TASK TO CARRY OUT:
Looking through the listing, how many of its lines hold the word "left"? Answer with only the number.

EXTRACTED RECORDS:
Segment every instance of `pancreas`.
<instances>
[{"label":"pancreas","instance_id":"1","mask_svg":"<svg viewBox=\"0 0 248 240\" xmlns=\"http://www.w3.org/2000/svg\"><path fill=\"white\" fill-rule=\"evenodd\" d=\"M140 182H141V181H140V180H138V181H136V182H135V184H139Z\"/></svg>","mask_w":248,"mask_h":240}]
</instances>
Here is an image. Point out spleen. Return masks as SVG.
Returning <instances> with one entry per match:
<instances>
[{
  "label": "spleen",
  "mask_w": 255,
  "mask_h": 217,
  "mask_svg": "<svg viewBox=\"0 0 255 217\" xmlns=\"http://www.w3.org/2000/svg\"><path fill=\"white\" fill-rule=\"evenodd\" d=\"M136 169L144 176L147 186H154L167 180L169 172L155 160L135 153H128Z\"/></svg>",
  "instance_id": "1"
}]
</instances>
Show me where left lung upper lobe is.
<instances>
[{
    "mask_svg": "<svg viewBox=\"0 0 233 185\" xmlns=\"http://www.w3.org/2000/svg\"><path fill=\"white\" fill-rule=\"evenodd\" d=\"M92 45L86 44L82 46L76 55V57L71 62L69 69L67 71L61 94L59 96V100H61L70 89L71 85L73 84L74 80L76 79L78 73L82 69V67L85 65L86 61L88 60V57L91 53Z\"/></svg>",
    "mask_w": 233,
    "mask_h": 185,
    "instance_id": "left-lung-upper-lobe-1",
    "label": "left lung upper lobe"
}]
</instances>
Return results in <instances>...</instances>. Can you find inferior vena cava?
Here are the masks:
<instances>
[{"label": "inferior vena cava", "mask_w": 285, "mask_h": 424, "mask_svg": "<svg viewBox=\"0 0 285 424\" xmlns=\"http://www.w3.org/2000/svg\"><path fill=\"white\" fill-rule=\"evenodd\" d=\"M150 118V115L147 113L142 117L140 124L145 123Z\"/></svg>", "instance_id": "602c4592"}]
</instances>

SOLUTION TO THIS TASK:
3